Author: Min Jin Lee
Genre: Historical Fiction / Family Saga
Publisher: Grand Central Publishing, 2017
Pages: 512 (18 discs)
Rating: Do Not Recommend
Synopsis: In the early 1900s, teenaged Sunja, the adored daughter of a crippled fisherman, falls for a wealthy stranger at the seashore near her home in Korea. He promises her the world, but when she discovers she is pregnant—and that her lover is married—she refuses to be bought. Instead, she accepts an offer of marriage from a gentle, sickly minister passing through on his way to Japan. But her decision to abandon her home, and to reject her son's powerful father, sets off a dramatic saga that will echo down through the generations.
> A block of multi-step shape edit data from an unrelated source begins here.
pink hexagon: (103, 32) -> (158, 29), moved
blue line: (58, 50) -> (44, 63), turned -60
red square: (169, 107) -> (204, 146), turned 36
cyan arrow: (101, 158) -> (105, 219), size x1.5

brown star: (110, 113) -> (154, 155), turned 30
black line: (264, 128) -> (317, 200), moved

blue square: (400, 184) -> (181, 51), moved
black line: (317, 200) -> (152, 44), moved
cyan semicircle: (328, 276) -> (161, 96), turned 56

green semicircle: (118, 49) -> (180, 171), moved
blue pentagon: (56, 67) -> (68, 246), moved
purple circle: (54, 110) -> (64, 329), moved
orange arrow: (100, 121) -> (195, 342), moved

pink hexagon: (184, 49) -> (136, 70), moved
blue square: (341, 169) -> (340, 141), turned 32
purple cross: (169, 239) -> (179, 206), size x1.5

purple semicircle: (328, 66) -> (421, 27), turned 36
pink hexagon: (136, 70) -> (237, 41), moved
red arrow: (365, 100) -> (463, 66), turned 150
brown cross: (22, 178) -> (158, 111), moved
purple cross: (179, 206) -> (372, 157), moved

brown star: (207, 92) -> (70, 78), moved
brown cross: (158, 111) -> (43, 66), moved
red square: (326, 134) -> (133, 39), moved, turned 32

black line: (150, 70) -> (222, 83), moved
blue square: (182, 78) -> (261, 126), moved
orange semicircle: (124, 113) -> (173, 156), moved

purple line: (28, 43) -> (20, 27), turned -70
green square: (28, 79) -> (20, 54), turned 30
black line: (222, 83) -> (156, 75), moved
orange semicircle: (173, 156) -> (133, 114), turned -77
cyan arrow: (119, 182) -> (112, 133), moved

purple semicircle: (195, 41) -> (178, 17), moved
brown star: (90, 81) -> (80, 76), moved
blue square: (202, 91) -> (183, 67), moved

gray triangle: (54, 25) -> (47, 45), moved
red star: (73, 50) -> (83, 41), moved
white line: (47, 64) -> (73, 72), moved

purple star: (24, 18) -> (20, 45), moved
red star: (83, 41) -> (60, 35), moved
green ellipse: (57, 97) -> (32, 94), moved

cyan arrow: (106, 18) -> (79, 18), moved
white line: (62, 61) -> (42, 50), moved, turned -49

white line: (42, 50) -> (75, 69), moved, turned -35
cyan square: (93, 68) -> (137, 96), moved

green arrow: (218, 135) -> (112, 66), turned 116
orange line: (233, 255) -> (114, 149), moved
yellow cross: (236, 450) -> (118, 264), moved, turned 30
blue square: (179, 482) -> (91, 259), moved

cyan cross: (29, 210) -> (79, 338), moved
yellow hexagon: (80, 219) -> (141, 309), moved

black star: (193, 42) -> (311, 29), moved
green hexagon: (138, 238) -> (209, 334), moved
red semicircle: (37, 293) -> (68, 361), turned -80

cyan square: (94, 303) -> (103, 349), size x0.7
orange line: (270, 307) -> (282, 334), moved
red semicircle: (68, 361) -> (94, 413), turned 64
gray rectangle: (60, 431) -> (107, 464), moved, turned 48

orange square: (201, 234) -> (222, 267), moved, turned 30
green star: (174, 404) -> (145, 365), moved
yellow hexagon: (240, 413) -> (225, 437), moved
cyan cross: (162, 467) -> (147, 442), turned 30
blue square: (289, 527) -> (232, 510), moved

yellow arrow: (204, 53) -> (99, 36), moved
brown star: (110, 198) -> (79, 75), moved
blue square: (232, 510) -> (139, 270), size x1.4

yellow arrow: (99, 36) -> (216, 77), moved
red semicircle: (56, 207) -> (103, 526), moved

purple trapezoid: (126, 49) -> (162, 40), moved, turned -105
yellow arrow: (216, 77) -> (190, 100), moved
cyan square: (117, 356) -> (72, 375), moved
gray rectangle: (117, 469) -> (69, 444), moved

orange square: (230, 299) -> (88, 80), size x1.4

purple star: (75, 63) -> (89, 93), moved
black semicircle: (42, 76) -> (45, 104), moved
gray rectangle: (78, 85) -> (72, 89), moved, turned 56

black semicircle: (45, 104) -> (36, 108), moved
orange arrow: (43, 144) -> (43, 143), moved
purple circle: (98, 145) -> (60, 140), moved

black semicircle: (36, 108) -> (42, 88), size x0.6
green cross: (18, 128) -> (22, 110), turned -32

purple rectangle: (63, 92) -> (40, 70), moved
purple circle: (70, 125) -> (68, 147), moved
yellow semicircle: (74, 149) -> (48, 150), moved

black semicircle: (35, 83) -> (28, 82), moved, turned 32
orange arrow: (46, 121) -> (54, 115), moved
Richly told and profoundly moving, Pachinko is a story of love, sacrifice, ambition, and loyalty. From bustling street markets to the halls of Japan's finest universities to the pachinko parlors of the criminal underworld, Lee's complex and passionate characters—strong, stubborn women, devoted sisters and sons, fathers shaken by moral crisis—survive and thrive against the indifferent arc of history.
Review: I enjoy family sagas, and also hope to hit 20,000 pages read this year so this seemed like a win/win. I listened to the audio because it is such a thick, heavy book, and toting it around with me would be cumbersome.
The family saga side of this was rather bland. Lots of bad things happened, but occasionally something good came along, not unlike real life, I suppose, but does it make for the best reading? I'm not sure.
Sunja was also maddeningly stubborn at times, and with my 2018 view of the world, it was hard to understand her point of view. Her sons seems stereotyped, one does very well in school; the other does not. One is pensive and thoughtful, the other is a fighter and a reactionary.
I didn't love the narrator, but once I got used to her voice and the author's writing style, I found it didn't bother me as much and wasn't so distracting. There were chapters of this that I liked, and characters too, but as a whole, it was tedious. I was glad when it ended.
At the end of the day, I don't think I'll read another novel by this author.
For, what I think is better reading about Asian culture, check out Lisa See instead.